WORK ITEM:
Leave out the pictures and give back all the entries exactly as written.

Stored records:
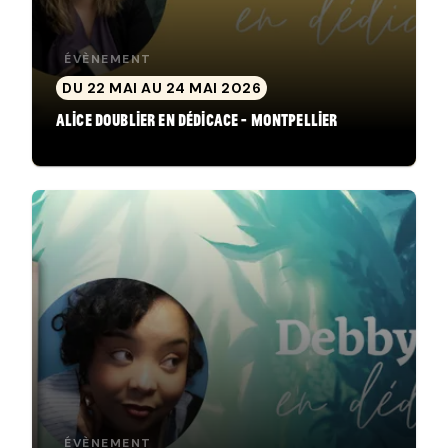
ÉVÈNEMENT
DU 22 MAI AU 24 MAI 2026
Alice Doublier en dédicace - Montpellier
ÉVÈNEMENT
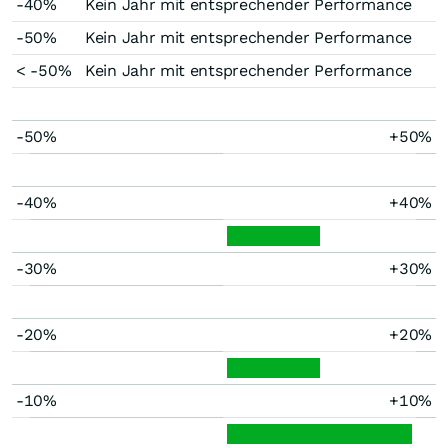
-40%
Kein Jahr mit entsprechender Performance
-50%
Kein Jahr mit entsprechender Performance
< -50%
Kein Jahr mit entsprechender Performance
-50%
+50%
-40%
+40%
-30%
+30%
-20%
+20%
-10%
+10%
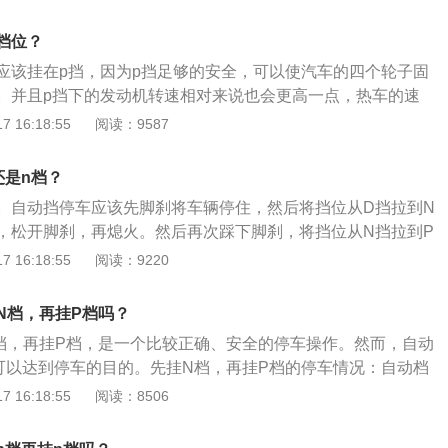
以在发动机制动的情况下减速。如果仅依靠制动系统在一些长
，可能会导致制动系统过热和故障，这是非常危险的。如果是
档位？
用发动机制动来减速。如果是长而陡的斜坡，最好使用发动机
应该挂在p挡，因为p挡足够的安全，可以使汽车的四个轮子固
可能会有危险。
。并且p挡下的发动机转速相对来说也会更高一点，热车的速
最终目的是在短时间内令汽车内部各种油液迅速活络起来，所
 16:18:55
阅读：9587
，可以选择在原地怠速运转车辆。怠速运转车辆时，发动机转
液会缓慢地被发动机激活，又因为发动机活塞运动不是特别
还是n档？
动机带来特别大的损伤。热车的时间，尽量控制在半分钟到一
。自动挡停车应该先脚刹将车辆停住，然后将挡位从D挡拉到N
可以控制汽车匀速行驶。以前热车都是三五分钟，然后就开始
，松开脚刹，再熄火。然后再次踩下脚刹，将挡位从N挡拉到P
的伤害很大，而且也会导致发动机的进气量低，燃油燃烧不充
，关闭电源拔出钥匙。这是最稳妥可靠的停车方法，这是最不
 16:18:55
阅读：9220
碳。
自动挡汽车注意事项：注意不要空挡滑行，自动挡汽车挂空挡
油的效果，长时间空挡滑行会导致自动变速箱内的液压管路中
N档，再挂P档吗？
增大摩擦力、降低润滑效果，同时还将损害自动变速箱内部的
档，再挂P档，是一个比较正确、安全的停车操作。然而，自动
需注意，如果需要停车时，自动档驾驶人跟手动档驾驶人停车
可以达到停车的目的。先挂N档，再挂P档的停车情况：自动档
车型停车或长时间怠速停车时，要先踩住刹车，并挂入N档，
车的发动机不再提供动力，制止了汽车向前行驶的趋势；之
 16:18:55
阅读：8506
开制动脚踏板，当车辆停稳后，再挂入P档；拖车时需注意，
刹提供给汽车车轮克服地面摩檫的力量；最后，再挂P档，使
路，需要拖车的时，自动挡车型最好是将整车托起；注意坡起
直接挂P档的停车情况：直接挂P档停车的前提是：确保汽车已
车型车辆停在一个较陡的斜坡，其重力大于怠速时的动力“余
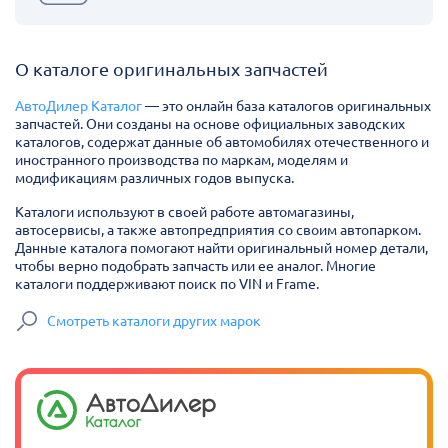
О каталоге оригинальных запчастей
АвтоДилер Каталог
— это онлайн база каталогов оригинальных
запчастей. Они созданы на основе официальных заводских
каталогов, содержат данные об автомобилях отечественного и
иностранного производства по маркам, моделям и
модификациям различных годов выпуска.
Каталоги используют в своей работе автомагазины,
автосервисы, а также автопредприятия со своим автопарком.
Данные каталога помогают найти оригинальный номер детали,
чтобы верно подобрать запчасть или ее аналог. Многие
каталоги поддерживают поиск по VIN и Frame.
Смотреть каталоги других марок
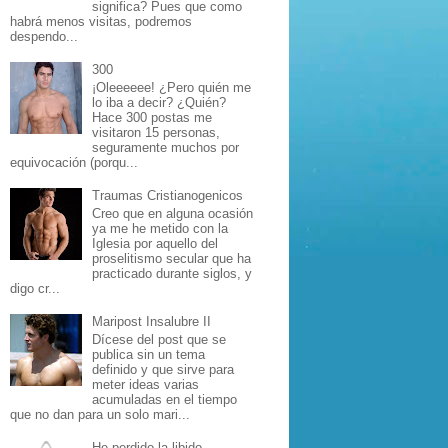
significa? Pues que como
habrá menos visitas, podremos
despendo...
300
¡Oleeeeee! ¿Pero quién me
lo iba a decir? ¿Quién?
Hace 300 postas me
visitaron 15 personas,
seguramente muchos por
equivocación (porqu...
Traumas Cristianogenicos
Creo que en alguna ocasión
ya me he metido con la
Iglesia por aquello del
proselitismo secular que ha
practicado durante siglos, y
digo cr...
Maripost Insalubre II
Dícese del post que se
publica sin un tema
definido y que sirve para
meter ideas varias
acumuladas en el tiempo
que no dan para un solo mari...
He perdido la libido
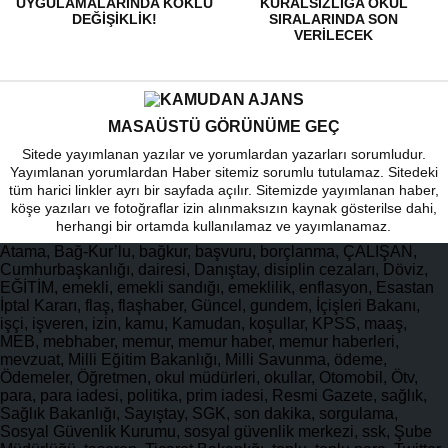
UYGULAMALARINDA KÖKLÜ
KURALSIZLIĞA OKUL
DEĞIŞIKLIK!
SIRALARINDA SON
VERILECEK
MASAÜSTÜ GÖRÜNÜME GEÇ
Sitede yayımlanan yazılar ve yorumlardan yazarları sorumludur.
Yayımlanan yorumlardan Haber sitemiz sorumlu tutulamaz. Sitedeki
tüm harici linkler ayrı bir sayfada açılır. Sitemizde yayımlanan haber,
köşe yazıları ve fotoğraflar izin alınmaksızın kaynak gösterilse dahi,
herhangi bir ortamda kullanılamaz ve yayımlanamaz.
Atama, Bağ-Kur’lu, bağkur, başvuru, borçlanma, ÇALIŞAN,
Cumhurbaşkanlığı, dairesi, Danıştay, disiplin cezaları, Döviz,
EĞİTİM, emekli, emekli sandığı, emeklilik, enflasyon, Esastan
İptal Kararı, flaş, flaşhaber, Güncel, gundem, İçişleri Bakanı,
işçi, işveren, izin, kamu, Kamudan, koşullar, KPSS, maaş,
MEB, mebhaber, memur, memur haber, memur haberleri,
mevzuat, Milli Eğitim Bakanlığı, Milli Savunma, ödeme,
Ödemeler, Öğretmen, okul müdürleri, okullar, Otomobil, Ötv,
para, para iadesi, politika, prim iadesi, Resmi Gazete, sağlık,
Sağlık Bakanlığı, Sayıştay, SGK, son dakika, sorgulama,
Sosyal Güvenlik Kurumu, sosyal güvenlik merkezi, ssk, Şube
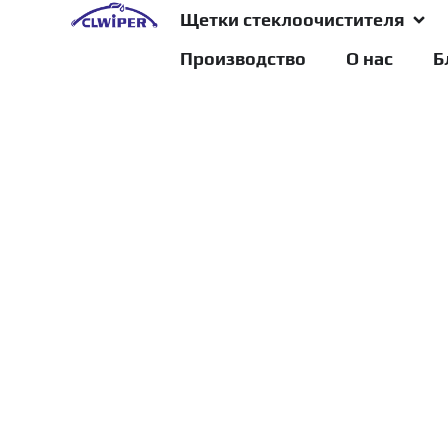
Щетки стеклоочистителя
Производство
О нас
Б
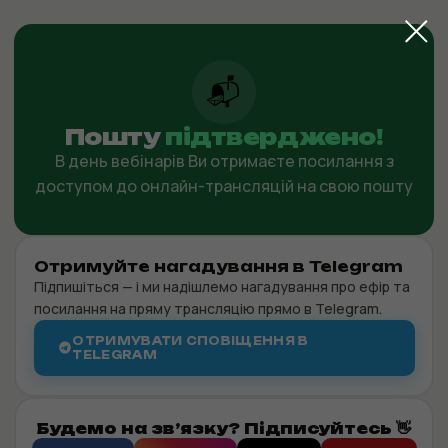
📬
Пошту
підтверджено!
В день вебінарів Ви отримаєте посилання з
доступом до онлайн-трансляцій на свою пошту
Отримуйте нагадування в Telegram
Підпишіться — і ми надішлемо нагадування про ефір та
посилання на пряму трансляцію прямо в Telegram.
ОТРИМУВАТИ СПОВІЩЕННЯ В
TELEGRAM
Будемо на зв’язку? Підписуйтесь 👋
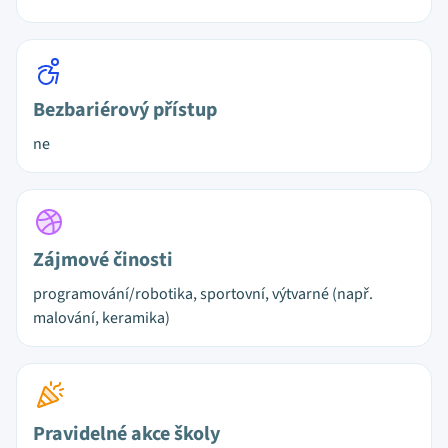
Bezbariérový přístup
ne
Zájmové činosti
programování/robotika, sportovní, výtvarné (např.
malování, keramika)
Pravidelné akce školy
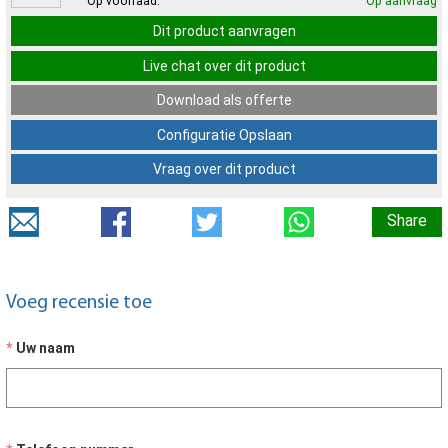
Op voorraad:
Op aanvraag
Dit product aanvragen
Live chat over dit product
Download als offerte
Configuratie Opslaan
Vraag over dit product
Share
Voeg recensie toe
Uw naam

WRITTEN SOLUTION:
ÉVÈNEMENT
DU 22 MAI AU 24 MAI 2026
Alice Doublier en dédicace - Montpellier
ÉVÈNEMENT
-40%
Kein Jahr mit entsprechender Performance
-50%
Kein Jahr mit entsprechender Performance
< -50%
Kein Jahr mit entsprechender Performance
-50%
+50%
-40%
+40%
-30%
+30%
-20%
+20%
-10%
+10%
以在发动机制动的情况下减速。如果仅依靠制动系统在一些长
，可能会导致制动系统过热和故障，这是非常危险的。如果是
档位？
用发动机制动来减速。如果是长而陡的斜坡，最好使用发动机
应该挂在p挡，因为p挡足够的安全，可以使汽车的四个轮子固
可能会有危险。
。并且p挡下的发动机转速相对来说也会更高一点，热车的速
最终目的是在短时间内令汽车内部各种油液迅速活络起来，所
 16:18:55
阅读：9587
，可以选择在原地怠速运转车辆。怠速运转车辆时，发动机转
液会缓慢地被发动机激活，又因为发动机活塞运动不是特别
还是n档？
动机带来特别大的损伤。热车的时间，尽量控制在半分钟到一
。自动挡停车应该先脚刹将车辆停住，然后将挡位从D挡拉到N
可以控制汽车匀速行驶。以前热车都是三五分钟，然后就开始
，松开脚刹，再熄火。然后再次踩下脚刹，将挡位从N挡拉到P
的伤害很大，而且也会导致发动机的进气量低，燃油燃烧不充
，关闭电源拔出钥匙。这是最稳妥可靠的停车方法，这是最不
 16:18:55
阅读：9220
碳。
自动挡汽车注意事项：注意不要空挡滑行，自动挡汽车挂空挡
油的效果，长时间空挡滑行会导致自动变速箱内的液压管路中
N档，再挂P档吗？
增大摩擦力、降低润滑效果，同时还将损害自动变速箱内部的
档，再挂P档，是一个比较正确、安全的停车操作。然而，自动
需注意，如果需要停车时，自动档驾驶人跟手动档驾驶人停车
可以达到停车的目的。先挂N档，再挂P档的停车情况：自动档
车型停车或长时间怠速停车时，要先踩住刹车，并挂入N档，
车的发动机不再提供动力，制止了汽车向前行驶的趋势；之
 16:18:55
阅读：8506
开制动脚踏板，当车辆停稳后，再挂入P档；拖车时需注意，
刹提供给汽车车轮克服地面摩檫的力量；最后，再挂P档，使
路，需要拖车的时，自动挡车型最好是将整车托起；注意坡起
直接挂P档的停车情况：直接挂P档停车的前提是：确保汽车已
车型车辆停在一个较陡的斜坡，其重力大于怠速时的动力“余
О каталоге оригинальных запчастей
АвтоДилер Каталог
— это онлайн база каталогов оригинальных
запчастей. Они созданы на основе официальных заводских
каталогов, содержат данные об автомобилях отечественного и
иностранного производства по маркам, моделям и
модификациям различных годов выпуска.
Каталоги используют в своей работе автомагазины,
автосервисы, а также автопредприятия со своим автопарком.
Данные каталога помогают найти оригинальный номер детали,
чтобы верно подобрать запчасть или ее аналог. Многие
каталоги поддерживают поиск по VIN и Frame.
Смотреть каталоги других марок
significa? Pues que como
habrá menos visitas, podremos
despendo...
300
¡Oleeeeee! ¿Pero quién me
lo iba a decir? ¿Quién?
Hace 300 postas me
visitaron 15 personas,
seguramente muchos por
equivocación (porqu...
Traumas Cristianogenicos
Creo que en alguna ocasión
ya me he metido con la
Iglesia por aquello del
proselitismo secular que ha
practicado durante siglos, y
digo cr...
Maripost Insalubre II
Dícese del post que se
publica sin un tema
definido y que sirve para
meter ideas varias
acumuladas en el tiempo
que no dan para un solo mari...
He perdido la libido
UYGULAMALARINDA KÖKLÜ
KURALSIZLIĞA OKUL
DEĞIŞIKLIK!
SIRALARINDA SON
VERILECEK
MASAÜSTÜ GÖRÜNÜME GEÇ
Sitede yayımlanan yazılar ve yorumlardan yazarları sorumludur.
Yayımlanan yorumlardan Haber sitemiz sorumlu tutulamaz. Sitedeki
tüm harici linkler ayrı bir sayfada açılır. Sitemizde yayımlanan haber,
köşe yazıları ve fotoğraflar izin alınmaksızın kaynak gösterilse dahi,
herhangi bir ortamda kullanılamaz ve yayımlanamaz.
Atama, Bağ-Kur’lu, bağkur, başvuru, borçlanma, ÇALIŞAN,
Cumhurbaşkanlığı, dairesi, Danıştay, disiplin cezaları, Döviz,
EĞİTİM, emekli, emekli sandığı, emeklilik, enflasyon, Esastan
İptal Kararı, flaş, flaşhaber, Güncel, gundem, İçişleri Bakanı,
işçi, işveren, izin, kamu, Kamudan, koşullar, KPSS, maaş,
MEB, mebhaber, memur, memur haber, memur haberleri,
mevzuat, Milli Eğitim Bakanlığı, Milli Savunma, ödeme,
Ödemeler, Öğretmen, okul müdürleri, okullar, Otomobil, Ötv,
para, para iadesi, politika, prim iadesi, Resmi Gazete, sağlık,
Sağlık Bakanlığı, Sayıştay, SGK, son dakika, sorgulama,
Sosyal Güvenlik Kurumu, sosyal güvenlik merkezi, ssk, Şube
Щетки стеклоочистителя
Производство
О нас
Б
📬
Пошту
підтверджено!
В день вебінарів Ви отримаєте посилання з
доступом до онлайн-трансляцій на свою пошту
Отримуйте нагадування в Telegram
Підпишіться — і ми надішлемо нагадування про ефір та
посилання на пряму трансляцію прямо в Telegram.
ОТРИМУВАТИ СПОВІЩЕННЯ В
TELEGRAM
Будемо на зв’язку? Підписуйтесь 👋
Bezbariérový přístup
ne
Zájmové činosti
programování/robotika, sportovní, výtvarné (např.
malování, keramika)
Pravidelné akce školy
Op voorraad:
Op aanvraag
Dit product aanvragen
Live chat over dit product
Download als offerte
Configuratie Opslaan
Vraag over dit product
Share
Voeg recensie toe
Uw naam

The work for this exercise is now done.